What you return must match the listing below exactly.

● **SUPPLIED MATERIAL**:
>>>

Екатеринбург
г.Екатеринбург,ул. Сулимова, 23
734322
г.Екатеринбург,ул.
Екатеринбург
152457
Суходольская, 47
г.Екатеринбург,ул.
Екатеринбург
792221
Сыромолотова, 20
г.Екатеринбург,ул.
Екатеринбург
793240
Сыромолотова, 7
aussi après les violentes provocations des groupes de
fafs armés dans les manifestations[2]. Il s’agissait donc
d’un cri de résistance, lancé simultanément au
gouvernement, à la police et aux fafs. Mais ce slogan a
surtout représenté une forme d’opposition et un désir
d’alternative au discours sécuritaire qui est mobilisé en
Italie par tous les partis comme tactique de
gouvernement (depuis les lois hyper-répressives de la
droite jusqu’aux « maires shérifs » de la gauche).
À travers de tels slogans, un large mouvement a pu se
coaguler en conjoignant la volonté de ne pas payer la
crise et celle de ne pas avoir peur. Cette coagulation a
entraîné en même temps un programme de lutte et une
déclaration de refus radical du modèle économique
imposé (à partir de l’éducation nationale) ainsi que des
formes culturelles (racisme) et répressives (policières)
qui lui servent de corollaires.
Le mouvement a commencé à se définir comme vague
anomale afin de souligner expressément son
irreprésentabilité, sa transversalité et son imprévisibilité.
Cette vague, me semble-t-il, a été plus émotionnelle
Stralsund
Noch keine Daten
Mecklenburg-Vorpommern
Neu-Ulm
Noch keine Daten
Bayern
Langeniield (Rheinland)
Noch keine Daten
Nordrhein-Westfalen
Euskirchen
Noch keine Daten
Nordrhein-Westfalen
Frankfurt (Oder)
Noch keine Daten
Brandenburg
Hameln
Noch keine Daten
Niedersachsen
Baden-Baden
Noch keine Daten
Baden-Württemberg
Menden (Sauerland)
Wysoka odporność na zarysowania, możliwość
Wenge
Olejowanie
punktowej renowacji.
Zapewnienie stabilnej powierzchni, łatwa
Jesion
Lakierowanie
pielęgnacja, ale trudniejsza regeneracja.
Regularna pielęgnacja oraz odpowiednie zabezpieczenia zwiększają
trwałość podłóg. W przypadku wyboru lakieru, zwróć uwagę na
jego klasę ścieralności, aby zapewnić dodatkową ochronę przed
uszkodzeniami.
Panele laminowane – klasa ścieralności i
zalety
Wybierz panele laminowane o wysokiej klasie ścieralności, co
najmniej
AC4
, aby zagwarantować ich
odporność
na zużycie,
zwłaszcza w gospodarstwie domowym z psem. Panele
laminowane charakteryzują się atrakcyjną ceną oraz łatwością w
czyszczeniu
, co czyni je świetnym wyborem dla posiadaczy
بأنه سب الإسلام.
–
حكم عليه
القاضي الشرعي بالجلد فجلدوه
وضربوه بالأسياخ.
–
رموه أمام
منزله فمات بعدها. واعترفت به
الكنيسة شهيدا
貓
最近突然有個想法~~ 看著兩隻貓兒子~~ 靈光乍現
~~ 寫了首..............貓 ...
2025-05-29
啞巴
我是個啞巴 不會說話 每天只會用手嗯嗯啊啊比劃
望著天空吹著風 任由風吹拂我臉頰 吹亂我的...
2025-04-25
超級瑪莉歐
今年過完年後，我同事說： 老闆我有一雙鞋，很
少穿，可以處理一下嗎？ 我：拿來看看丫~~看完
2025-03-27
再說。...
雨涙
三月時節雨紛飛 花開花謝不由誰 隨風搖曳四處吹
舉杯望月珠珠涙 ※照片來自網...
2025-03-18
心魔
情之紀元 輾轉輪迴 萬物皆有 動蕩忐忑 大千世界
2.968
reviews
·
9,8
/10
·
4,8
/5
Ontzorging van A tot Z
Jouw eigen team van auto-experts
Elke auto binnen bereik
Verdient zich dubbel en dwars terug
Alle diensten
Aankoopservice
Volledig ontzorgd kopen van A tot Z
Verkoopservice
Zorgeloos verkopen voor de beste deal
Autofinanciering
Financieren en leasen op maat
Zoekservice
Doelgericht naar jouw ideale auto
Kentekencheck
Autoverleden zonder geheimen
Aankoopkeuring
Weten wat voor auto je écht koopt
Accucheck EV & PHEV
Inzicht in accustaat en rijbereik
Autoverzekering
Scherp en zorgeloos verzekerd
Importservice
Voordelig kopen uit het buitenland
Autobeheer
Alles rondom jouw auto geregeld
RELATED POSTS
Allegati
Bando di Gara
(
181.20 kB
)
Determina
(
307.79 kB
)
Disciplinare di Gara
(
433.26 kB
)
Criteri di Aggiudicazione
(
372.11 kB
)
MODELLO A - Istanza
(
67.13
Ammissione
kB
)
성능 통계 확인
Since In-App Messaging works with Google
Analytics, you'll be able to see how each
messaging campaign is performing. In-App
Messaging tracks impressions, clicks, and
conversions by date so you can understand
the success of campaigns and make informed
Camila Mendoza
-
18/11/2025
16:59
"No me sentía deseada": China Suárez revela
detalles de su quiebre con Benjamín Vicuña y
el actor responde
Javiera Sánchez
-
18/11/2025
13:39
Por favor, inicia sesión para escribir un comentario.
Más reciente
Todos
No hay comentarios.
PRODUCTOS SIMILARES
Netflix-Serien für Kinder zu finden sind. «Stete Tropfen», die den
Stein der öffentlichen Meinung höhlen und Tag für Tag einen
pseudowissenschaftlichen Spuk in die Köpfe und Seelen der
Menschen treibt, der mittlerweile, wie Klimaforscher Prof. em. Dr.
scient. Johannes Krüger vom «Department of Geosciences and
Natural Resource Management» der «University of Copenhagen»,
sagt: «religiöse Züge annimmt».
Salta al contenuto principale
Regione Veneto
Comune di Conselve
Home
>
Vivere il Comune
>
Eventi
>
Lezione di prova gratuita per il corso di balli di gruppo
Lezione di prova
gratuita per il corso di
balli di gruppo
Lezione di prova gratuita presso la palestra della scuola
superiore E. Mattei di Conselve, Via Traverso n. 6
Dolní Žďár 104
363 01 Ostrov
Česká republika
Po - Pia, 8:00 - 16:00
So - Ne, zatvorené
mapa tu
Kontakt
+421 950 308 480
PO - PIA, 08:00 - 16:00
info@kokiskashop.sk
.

<<<

● **REPLY TO THE TASK**:
Екатеринбург
г.Екатеринбург,ул. Сулимова, 23
734322
г.Екатеринбург,ул.
Екатеринбург
152457
Суходольская, 47
г.Екатеринбург,ул.
Екатеринбург
792221
Сыромолотова, 20
г.Екатеринбург,ул.
Екатеринбург
793240
Сыромолотова, 7
aussi après les violentes provocations des groupes de
fafs armés dans les manifestations[2]. Il s’agissait donc
d’un cri de résistance, lancé simultanément au
gouvernement, à la police et aux fafs. Mais ce slogan a
surtout représenté une forme d’opposition et un désir
d’alternative au discours sécuritaire qui est mobilisé en
Italie par tous les partis comme tactique de
gouvernement (depuis les lois hyper-répressives de la
droite jusqu’aux « maires shérifs » de la gauche).
À travers de tels slogans, un large mouvement a pu se
coaguler en conjoignant la volonté de ne pas payer la
crise et celle de ne pas avoir peur. Cette coagulation a
entraîné en même temps un programme de lutte et une
déclaration de refus radical du modèle économique
imposé (à partir de l’éducation nationale) ainsi que des
formes culturelles (racisme) et répressives (policières)
qui lui servent de corollaires.
Le mouvement a commencé à se définir comme vague
anomale afin de souligner expressément son
irreprésentabilité, sa transversalité et son imprévisibilité.
Cette vague, me semble-t-il, a été plus émotionnelle
Stralsund
Noch keine Daten
Mecklenburg-Vorpommern
Neu-Ulm
Noch keine Daten
Bayern
Langeniield (Rheinland)
Noch keine Daten
Nordrhein-Westfalen
Euskirchen
Noch keine Daten
Nordrhein-Westfalen
Frankfurt (Oder)
Noch keine Daten
Brandenburg
Hameln
Noch keine Daten
Niedersachsen
Baden-Baden
Noch keine Daten
Baden-Württemberg
Menden (Sauerland)
Wysoka odporność na zarysowania, możliwość
Wenge
Olejowanie
punktowej renowacji.
Zapewnienie stabilnej powierzchni, łatwa
Jesion
Lakierowanie
pielęgnacja, ale trudniejsza regeneracja.
Regularna pielęgnacja oraz odpowiednie zabezpieczenia zwiększają
trwałość podłóg. W przypadku wyboru lakieru, zwróć uwagę na
jego klasę ścieralności, aby zapewnić dodatkową ochronę przed
uszkodzeniami.
Panele laminowane – klasa ścieralności i
zalety
Wybierz panele laminowane o wysokiej klasie ścieralności, co
najmniej
AC4
, aby zagwarantować ich
odporność
na zużycie,
zwłaszcza w gospodarstwie domowym z psem. Panele
laminowane charakteryzują się atrakcyjną ceną oraz łatwością w
czyszczeniu
, co czyni je świetnym wyborem dla posiadaczy
بأنه سب الإسلام.
–
حكم عليه
القاضي الشرعي بالجلد فجلدوه
وضربوه بالأسياخ.
–
رموه أمام
منزله فمات بعدها. واعترفت به
الكنيسة شهيدا
貓
最近突然有個想法~~ 看著兩隻貓兒子~~ 靈光乍現
~~ 寫了首..............貓 ...
2025-05-29
啞巴
我是個啞巴 不會說話 每天只會用手嗯嗯啊啊比劃
望著天空吹著風 任由風吹拂我臉頰 吹亂我的...
2025-04-25
超級瑪莉歐
今年過完年後，我同事說： 老闆我有一雙鞋，很
少穿，可以處理一下嗎？ 我：拿來看看丫~~看完
2025-03-27
再說。...
雨涙
三月時節雨紛飛 花開花謝不由誰 隨風搖曳四處吹
舉杯望月珠珠涙 ※照片來自網...
2025-03-18
心魔
情之紀元 輾轉輪迴 萬物皆有 動蕩忐忑 大千世界
2.968
reviews
·
9,8
/10
·
4,8
/5
Ontzorging van A tot Z
Jouw eigen team van auto-experts
Elke auto binnen bereik
Verdient zich dubbel en dwars terug
Alle diensten
Aankoopservice
Volledig ontzorgd kopen van A tot Z
Verkoopservice
Zorgeloos verkopen voor de beste deal
Autofinanciering
Financieren en leasen op maat
Zoekservice
Doelgericht naar jouw ideale auto
Kentekencheck
Autoverleden zonder geheimen
Aankoopkeuring
Weten wat voor auto je écht koopt
Accucheck EV & PHEV
Inzicht in accustaat en rijbereik
Autoverzekering
Scherp en zorgeloos verzekerd
Importservice
Voordelig kopen uit het buitenland
Autobeheer
Alles rondom jouw auto geregeld
RELATED POSTS
Allegati
Bando di Gara
(
181.20 kB
)
Determina
(
307.79 kB
)
Disciplinare di Gara
(
433.26 kB
)
Criteri di Aggiudicazione
(
372.11 kB
)
MODELLO A - Istanza
(
67.13
Ammissione
kB
)
성능 통계 확인
Since In-App Messaging works with Google
Analytics, you'll be able to see how each
messaging campaign is performing. In-App
Messaging tracks impressions, clicks, and
conversions by date so you can understand
the success of campaigns and make informed
Camila Mendoza
-
18/11/2025
16:59
"No me sentía deseada": China Suárez revela
detalles de su quiebre con Benjamín Vicuña y
el actor responde
Javiera Sánchez
-
18/11/2025
13:39
Por favor, inicia sesión para escribir un comentario.
Más reciente
Todos
No hay comentarios.
PRODUCTOS SIMILARES
Netflix-Serien für Kinder zu finden sind. «Stete Tropfen», die den
Stein der öffentlichen Meinung höhlen und Tag für Tag einen
pseudowissenschaftlichen Spuk in die Köpfe und Seelen der
Menschen treibt, der mittlerweile, wie Klimaforscher Prof. em. Dr.
scient. Johannes Krüger vom «Department of Geosciences and
Natural Resource Management» der «University of Copenhagen»,
sagt: «religiöse Züge annimmt».
Salta al contenuto principale
Regione Veneto
Comune di Conselve
Home
>
Vivere il Comune
>
Eventi
>
Lezione di prova gratuita per il corso di balli di gruppo
Lezione di prova
gratuita per il corso di
balli di gruppo
Lezione di prova gratuita presso la palestra della scuola
superiore E. Mattei di Conselve, Via Traverso n. 6
Dolní Žďár 104
363 01 Ostrov
Česká republika
Po - Pia, 8:00 - 16:00
So - Ne, zatvorené
mapa tu
Kontakt
+421 950 308 480
PO - PIA, 08:00 - 16:00
info@kokiskashop.sk
.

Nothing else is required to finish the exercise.